--- START ---

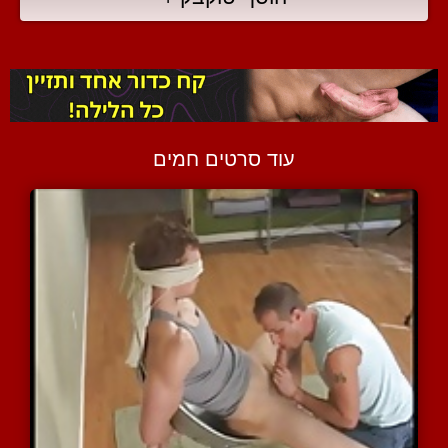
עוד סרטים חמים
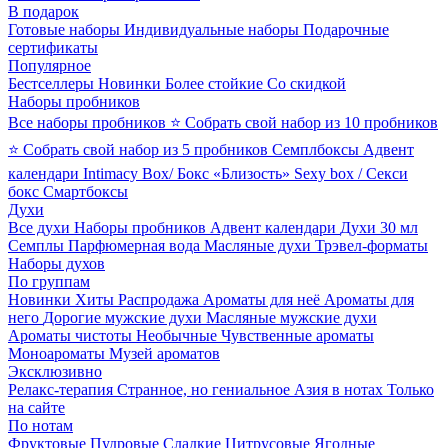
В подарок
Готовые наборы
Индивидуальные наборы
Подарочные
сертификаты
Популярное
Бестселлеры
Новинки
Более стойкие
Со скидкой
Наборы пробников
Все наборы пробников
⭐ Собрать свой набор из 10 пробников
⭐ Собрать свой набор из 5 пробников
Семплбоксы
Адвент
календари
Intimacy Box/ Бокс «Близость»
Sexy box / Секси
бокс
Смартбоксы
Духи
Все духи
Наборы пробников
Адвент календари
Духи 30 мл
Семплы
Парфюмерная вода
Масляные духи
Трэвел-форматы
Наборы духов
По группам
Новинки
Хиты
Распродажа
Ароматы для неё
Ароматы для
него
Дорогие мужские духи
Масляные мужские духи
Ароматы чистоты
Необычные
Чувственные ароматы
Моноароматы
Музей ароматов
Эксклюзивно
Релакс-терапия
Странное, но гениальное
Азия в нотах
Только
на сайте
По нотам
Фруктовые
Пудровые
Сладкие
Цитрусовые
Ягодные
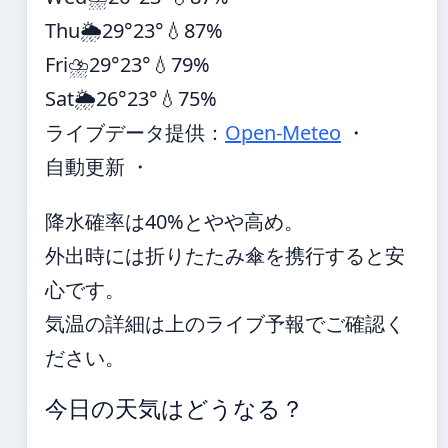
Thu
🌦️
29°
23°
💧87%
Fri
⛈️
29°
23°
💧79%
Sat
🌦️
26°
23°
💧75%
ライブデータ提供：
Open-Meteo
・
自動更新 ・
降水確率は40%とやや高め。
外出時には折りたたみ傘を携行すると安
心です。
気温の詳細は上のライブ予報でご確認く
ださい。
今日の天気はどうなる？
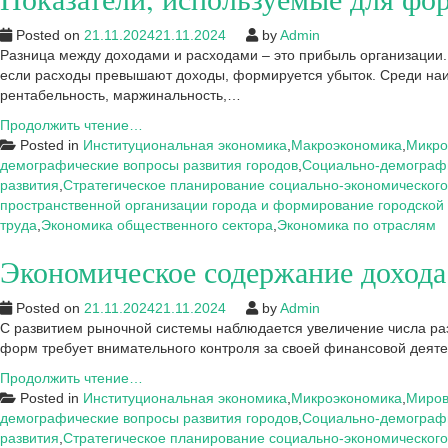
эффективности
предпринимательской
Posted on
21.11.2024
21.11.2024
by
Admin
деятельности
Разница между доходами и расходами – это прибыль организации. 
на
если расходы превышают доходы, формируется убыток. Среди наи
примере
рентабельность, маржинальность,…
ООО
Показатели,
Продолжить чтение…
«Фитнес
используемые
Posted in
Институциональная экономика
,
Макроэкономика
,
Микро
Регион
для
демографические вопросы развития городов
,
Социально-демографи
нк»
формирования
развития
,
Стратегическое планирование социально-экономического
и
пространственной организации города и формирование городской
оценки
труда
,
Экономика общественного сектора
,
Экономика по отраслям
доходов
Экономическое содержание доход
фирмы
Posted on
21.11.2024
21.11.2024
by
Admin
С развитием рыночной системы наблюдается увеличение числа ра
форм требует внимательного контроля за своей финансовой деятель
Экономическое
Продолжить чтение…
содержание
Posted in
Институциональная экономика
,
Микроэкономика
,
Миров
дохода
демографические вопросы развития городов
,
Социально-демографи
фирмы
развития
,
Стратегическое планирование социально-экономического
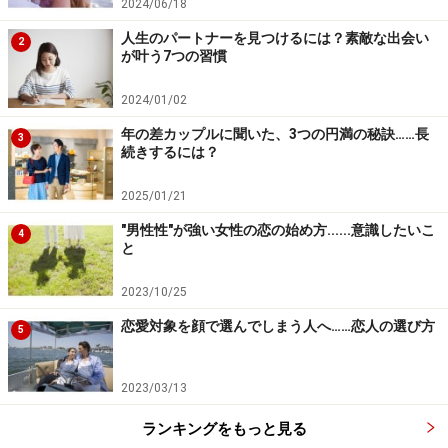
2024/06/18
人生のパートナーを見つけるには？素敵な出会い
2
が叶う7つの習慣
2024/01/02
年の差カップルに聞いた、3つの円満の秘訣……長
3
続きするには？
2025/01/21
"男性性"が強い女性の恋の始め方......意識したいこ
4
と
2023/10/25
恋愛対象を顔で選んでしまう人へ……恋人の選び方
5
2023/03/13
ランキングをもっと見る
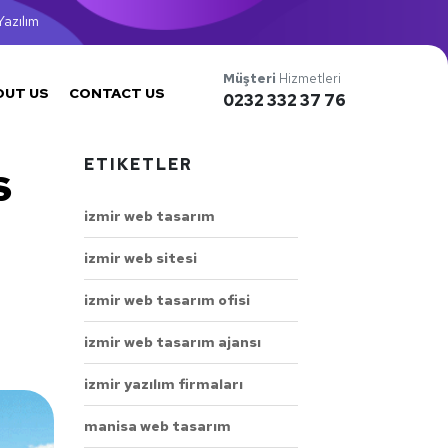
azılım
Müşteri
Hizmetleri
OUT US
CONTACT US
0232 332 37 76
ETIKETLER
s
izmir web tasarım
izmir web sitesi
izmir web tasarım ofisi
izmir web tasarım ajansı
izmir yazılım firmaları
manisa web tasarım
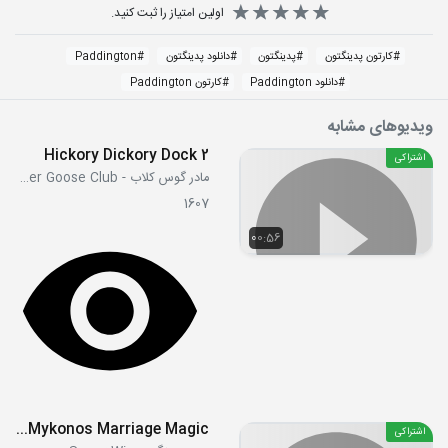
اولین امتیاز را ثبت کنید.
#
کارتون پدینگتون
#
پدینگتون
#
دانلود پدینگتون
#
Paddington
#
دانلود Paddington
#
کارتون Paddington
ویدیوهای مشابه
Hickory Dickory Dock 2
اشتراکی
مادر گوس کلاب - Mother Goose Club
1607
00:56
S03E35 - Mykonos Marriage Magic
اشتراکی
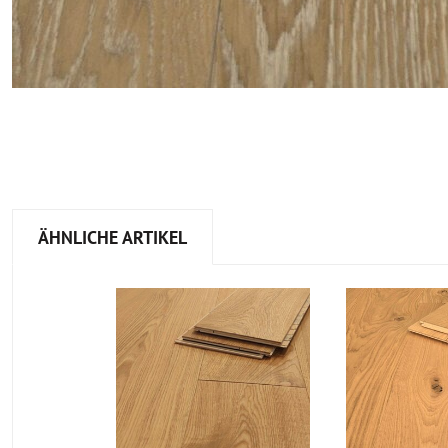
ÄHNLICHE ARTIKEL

--- END ---

• YOUR GOAL:
From the first line above down to the line with "Музей ароматов", reproduce every line and no others, omitting pictures.

• RESULT BELOW:
עוד סרטים חמים
В подарок
Готовые наборы
Индивидуальные наборы
Подарочные
сертификаты
Популярное
Бестселлеры
Новинки
Более стойкие
Со скидкой
Наборы пробников
Все наборы пробников
⭐ Собрать свой набор из 10 пробников
⭐ Собрать свой набор из 5 пробников
Семплбоксы
Адвент
календари
Intimacy Box/ Бокс «Близость»
Sexy box / Секси
бокс
Смартбоксы
Духи
Все духи
Наборы пробников
Адвент календари
Духи 30 мл
Семплы
Парфюмерная вода
Масляные духи
Трэвел-форматы
Наборы духов
По группам
Новинки
Хиты
Распродажа
Ароматы для неё
Ароматы для
него
Дорогие мужские духи
Масляные мужские духи
Ароматы чистоты
Необычные
Чувственные ароматы
Моноароматы
Музей ароматов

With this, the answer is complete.